Safety online is not like safety outside.  I would rather deal with someone physically than try to fight what I cannot see, it is like punching thin air.   I am no longer on FB, I had to have my landline and my mobile / cellphone changed.  I think it is the feeling of vulnerability which is predominant.  Besides ignore it and it will go away, does anyone knowany* general proactive ways to combat these people / situations*?  Thank you.

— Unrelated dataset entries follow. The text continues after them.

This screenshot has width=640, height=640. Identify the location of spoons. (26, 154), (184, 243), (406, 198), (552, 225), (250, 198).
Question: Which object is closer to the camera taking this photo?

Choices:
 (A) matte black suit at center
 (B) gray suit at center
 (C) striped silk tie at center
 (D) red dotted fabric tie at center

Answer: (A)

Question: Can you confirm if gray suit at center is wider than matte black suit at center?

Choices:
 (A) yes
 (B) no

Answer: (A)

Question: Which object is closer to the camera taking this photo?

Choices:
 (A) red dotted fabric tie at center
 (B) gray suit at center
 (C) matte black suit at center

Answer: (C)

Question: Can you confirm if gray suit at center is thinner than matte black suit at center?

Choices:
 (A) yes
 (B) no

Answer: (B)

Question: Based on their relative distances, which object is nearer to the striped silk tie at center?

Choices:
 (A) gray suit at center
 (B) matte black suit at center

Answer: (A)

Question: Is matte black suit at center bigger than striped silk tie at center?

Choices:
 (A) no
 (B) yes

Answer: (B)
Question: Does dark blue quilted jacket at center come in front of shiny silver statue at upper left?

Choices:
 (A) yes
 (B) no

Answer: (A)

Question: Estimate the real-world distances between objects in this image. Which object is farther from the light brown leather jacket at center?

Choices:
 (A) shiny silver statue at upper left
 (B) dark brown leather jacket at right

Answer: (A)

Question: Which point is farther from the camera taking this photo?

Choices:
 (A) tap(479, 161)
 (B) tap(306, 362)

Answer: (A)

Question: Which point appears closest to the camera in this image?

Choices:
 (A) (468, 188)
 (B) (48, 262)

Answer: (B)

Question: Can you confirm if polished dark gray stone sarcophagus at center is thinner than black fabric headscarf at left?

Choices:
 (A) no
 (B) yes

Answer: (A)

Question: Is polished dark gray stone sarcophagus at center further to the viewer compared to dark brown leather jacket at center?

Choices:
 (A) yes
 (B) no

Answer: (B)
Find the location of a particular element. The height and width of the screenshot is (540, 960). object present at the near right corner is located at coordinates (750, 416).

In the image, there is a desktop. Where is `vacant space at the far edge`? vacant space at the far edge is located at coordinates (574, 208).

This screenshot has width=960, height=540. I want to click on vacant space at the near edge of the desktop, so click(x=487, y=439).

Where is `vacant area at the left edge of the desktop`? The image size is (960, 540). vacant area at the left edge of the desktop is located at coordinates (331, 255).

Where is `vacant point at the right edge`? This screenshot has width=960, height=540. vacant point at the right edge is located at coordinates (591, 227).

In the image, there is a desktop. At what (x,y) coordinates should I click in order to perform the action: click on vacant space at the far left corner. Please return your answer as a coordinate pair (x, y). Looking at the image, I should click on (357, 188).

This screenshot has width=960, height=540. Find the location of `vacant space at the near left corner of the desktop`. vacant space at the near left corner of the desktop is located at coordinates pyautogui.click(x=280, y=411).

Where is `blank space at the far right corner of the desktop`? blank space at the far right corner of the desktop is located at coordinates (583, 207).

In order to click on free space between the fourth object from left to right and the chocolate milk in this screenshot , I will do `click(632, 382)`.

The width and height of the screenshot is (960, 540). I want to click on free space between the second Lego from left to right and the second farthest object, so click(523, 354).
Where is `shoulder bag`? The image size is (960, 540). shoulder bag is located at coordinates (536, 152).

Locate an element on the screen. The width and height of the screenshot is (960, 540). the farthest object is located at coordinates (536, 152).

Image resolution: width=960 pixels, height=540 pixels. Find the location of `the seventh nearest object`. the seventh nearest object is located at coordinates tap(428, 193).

I do not know what is it with some people on Facebook anyway?  Because of the respect and courtesy of people here on this forum, MT is the only place I feel safe online. Thank you MT and thank you to decent people here.


----------



## fenglong (Feb 15, 2012)

First issue is the harassment which you can not do much about except for either leaving certain people or places behind, blocking, reporting or just forgetting about them.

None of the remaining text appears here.